Yes, there is a “Share” option on every app… in this image you can see the share option in the PART table. Once you select it, you can then copy the link and send it via email. The link is a web URL with all the data necessary to recall the part that was displayed. If the user clicks on the link, and they are already logged in, it takes them directly to the screen/record specified. If they are NOT logged in, it asks for their login first, then goes directly to the screen. Its an amazing thing. (oh… and you can build your own deep links too… just follow an example that you share and change the part number/customer id, etc.)
Tim, can we add deep links to to BPM emails, or is it limited to manually sharing via the share button?

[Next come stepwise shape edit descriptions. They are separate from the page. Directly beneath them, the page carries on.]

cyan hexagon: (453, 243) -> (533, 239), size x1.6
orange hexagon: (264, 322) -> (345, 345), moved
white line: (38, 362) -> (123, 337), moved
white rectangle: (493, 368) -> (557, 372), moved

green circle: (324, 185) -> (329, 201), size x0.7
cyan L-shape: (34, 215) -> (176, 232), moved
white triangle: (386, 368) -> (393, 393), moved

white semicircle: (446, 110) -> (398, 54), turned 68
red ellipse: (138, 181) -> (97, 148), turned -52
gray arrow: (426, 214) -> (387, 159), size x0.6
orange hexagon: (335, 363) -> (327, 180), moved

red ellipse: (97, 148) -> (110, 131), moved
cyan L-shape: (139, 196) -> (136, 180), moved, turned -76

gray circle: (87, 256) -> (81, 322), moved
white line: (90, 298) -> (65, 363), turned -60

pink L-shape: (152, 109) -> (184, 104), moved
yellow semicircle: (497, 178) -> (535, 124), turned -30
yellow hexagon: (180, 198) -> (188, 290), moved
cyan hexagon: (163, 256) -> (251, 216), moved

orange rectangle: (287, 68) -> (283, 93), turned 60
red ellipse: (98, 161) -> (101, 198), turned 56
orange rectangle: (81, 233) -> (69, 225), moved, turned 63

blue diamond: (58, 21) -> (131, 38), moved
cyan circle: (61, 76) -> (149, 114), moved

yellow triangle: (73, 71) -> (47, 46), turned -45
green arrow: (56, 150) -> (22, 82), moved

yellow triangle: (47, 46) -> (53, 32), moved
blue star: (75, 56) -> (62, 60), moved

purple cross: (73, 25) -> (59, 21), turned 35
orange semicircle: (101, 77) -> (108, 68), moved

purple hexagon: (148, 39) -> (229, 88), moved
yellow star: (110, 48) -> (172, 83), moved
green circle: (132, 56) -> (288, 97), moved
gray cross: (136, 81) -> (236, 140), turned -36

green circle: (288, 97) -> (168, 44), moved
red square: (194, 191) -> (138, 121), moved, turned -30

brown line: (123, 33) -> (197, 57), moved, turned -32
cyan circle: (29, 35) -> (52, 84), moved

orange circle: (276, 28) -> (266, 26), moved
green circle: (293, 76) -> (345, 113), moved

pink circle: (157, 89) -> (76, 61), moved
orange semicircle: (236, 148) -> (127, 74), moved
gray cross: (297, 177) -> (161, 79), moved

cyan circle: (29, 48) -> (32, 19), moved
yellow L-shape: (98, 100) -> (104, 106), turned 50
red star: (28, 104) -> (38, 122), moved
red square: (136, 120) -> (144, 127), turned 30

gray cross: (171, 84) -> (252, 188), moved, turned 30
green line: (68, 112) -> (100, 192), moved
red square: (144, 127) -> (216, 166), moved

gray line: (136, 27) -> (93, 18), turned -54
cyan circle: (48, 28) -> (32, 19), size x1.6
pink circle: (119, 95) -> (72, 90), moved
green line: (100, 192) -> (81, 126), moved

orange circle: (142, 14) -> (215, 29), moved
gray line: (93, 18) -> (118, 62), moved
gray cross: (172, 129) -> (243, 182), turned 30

Once you have a link you can send it and do whatever you want with it. Email it, share it on facebook, etc!
I just cried a little. 
@josecgomez - So the link format is something that could be automatically generated by the BPM? Or will it have some guid that the BPM won’t create on the fly? We’re on 2021.2, so I don’t have an environment to see what it looks like yet…
I’m thinking an email alert BPM - i.e. Order# (Whatever#) was put on hold, etc…
Some URL that can be built by the BPM:
https://AppServer/Environment/Apps/Erp/Home/#/view/Erp.UI.SalesOrderEntry?SONum
Or GUID URL that needs someone to manually click on the ‘share’ link to create?
https://AppServer/Environment/Apps/Erp/Home/#/view/Erp.UI.SalesOrderEntry?channelid=a501137a-1d05-4d30-9443-3f9cb772d2a0channelid=a501137a-1d05-4d30-9443-3f9cb772d2a0
Epicor has a document available on EpicWeb titled, “Getting Started with the Kinetic User Experience” (dated May 2022). On page 5 there is a graphic describing that the Classic UI, and Classic and Modern Shells will stop being updated in the Kinetic 2023.1 release; and completely removed from the application in the Kinetic 2024.1 release, with the Desktop Client being replaced by Browser Access.